Iowa Admin. Code r. 441-79.9 - General provisions for Medicaid coverage applicable to all Medicaid providers and services
(1)
Medicare definitions and policies shall apply to services provided unless
specifically defined differently.
(2) The services covered by Medicaid shall:
a. Be consistent with the diagnosis and
treatment of the patient's condition.
b. Be in accordance with standards of good
medical practice.
c. Be required to
meet the medical need of the patient and be for reasons other than the
convenience of the patient or the patient's practitioner or caregiver.
d. Be the least costly type of
service which would reasonably meet the medical need of the patient.
e. Be eligible for federal financial
participation unless specifically covered by state law or rule.
f. Be within the scope of the licensure of
the provider.
g. Be provided with
the full knowledge and consent of the recipient or someone acting in the
recipient's behalf unless otherwise required by law or court order or in
emergency situations.
h. Be
supplied by a provider who is eligible to participate in the Medicaid program.
The provider must use the billing procedures and documentation requirements
described in 441-Chapters 78 and 80.
(3) Providers shall supply all the same
services to Medicaid eligibles served by the provider as are offered to other
clients of the provider.
(4)
Recipients must be informed before the service is provided that the recipient
will be responsible for the bill if a noncovered service is provided.
(5) Coverage in public institutions. Medical
services provided to a person while the person is an inmate of a public jail,
prison, juvenile detention center, or other public penal institution of more
than four beds are not covered by Medicaid.
(6) The acceptance of Medicaid funds by means
of a prospective or interim rate creates an express trust. The Medicaid funds
received constitute the trust res. The trust terminates when the rate is
retrospectively adjusted or otherwise finalized and, if applicable, any
Medicaid funds determined to be owed are repaid in full to the
department.
(7) Incorrect payment.
a. Except as provided in paragraph
79.9(7)"b," medical assistance funds are incorrectly paid
whenever an individual who provided the service to the member for which the
department paid was at the time service was provided the parent of a minor
child, spouse, or legal representative of the member.

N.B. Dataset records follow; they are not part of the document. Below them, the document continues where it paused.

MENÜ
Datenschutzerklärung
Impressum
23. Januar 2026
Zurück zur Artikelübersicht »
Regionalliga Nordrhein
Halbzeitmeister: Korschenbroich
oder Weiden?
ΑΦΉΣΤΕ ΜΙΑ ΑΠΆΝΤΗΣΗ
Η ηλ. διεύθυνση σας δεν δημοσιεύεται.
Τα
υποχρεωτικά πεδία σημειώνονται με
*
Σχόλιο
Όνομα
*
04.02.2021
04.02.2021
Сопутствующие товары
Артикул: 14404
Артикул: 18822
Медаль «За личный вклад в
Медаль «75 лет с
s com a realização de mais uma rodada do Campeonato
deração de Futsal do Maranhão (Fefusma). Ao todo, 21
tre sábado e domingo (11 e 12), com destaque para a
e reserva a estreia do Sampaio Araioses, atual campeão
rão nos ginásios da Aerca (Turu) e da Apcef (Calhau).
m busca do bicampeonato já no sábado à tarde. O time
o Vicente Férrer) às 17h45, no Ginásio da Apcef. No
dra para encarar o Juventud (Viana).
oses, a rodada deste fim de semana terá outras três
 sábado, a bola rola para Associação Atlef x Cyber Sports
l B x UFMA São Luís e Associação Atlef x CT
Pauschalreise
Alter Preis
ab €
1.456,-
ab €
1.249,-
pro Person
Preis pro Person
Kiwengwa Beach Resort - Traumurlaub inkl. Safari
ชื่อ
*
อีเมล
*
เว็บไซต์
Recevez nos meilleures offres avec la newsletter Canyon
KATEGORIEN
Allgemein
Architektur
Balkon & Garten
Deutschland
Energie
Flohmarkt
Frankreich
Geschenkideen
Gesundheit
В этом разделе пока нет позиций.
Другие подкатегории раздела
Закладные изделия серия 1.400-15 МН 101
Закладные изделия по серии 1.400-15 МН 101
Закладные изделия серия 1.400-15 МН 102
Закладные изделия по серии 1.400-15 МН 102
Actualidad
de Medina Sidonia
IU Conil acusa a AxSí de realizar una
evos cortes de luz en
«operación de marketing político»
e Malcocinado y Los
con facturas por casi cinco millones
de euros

b. Notwithstanding paragraph
79.9(7)"a," medical assistance funds are not incorrectly paid
when an individual who serves as a member's legal representative provides
services to the member under a home- and community-based services waiver
consumer-directed attendant care agreement or under a consumer choices option
employment agreement in effect on or after December 31, 2013. For purposes of
this paragraph, "legal representative" means a person, including an attorney,
who is authorized by law to act on behalf of the medical assistance program
member but does not include the spouse of a member or the parent or stepparent
of a member aged 17 or younger.
(8) The rules of the medical assistance
program shall not be construed to require payment of medical assistance funds,
in whole or in part, directly or indirectly, overtly or covertly, for the
provision of non-Medicaid services. The rules of the medical assistance program
shall be interpreted in such a manner to minimize any risk that medical
assistance funds might be used to subsidize services to persons other than
members of the medical assistance program.
This rule is intended to implement Iowa Code section 249A.4.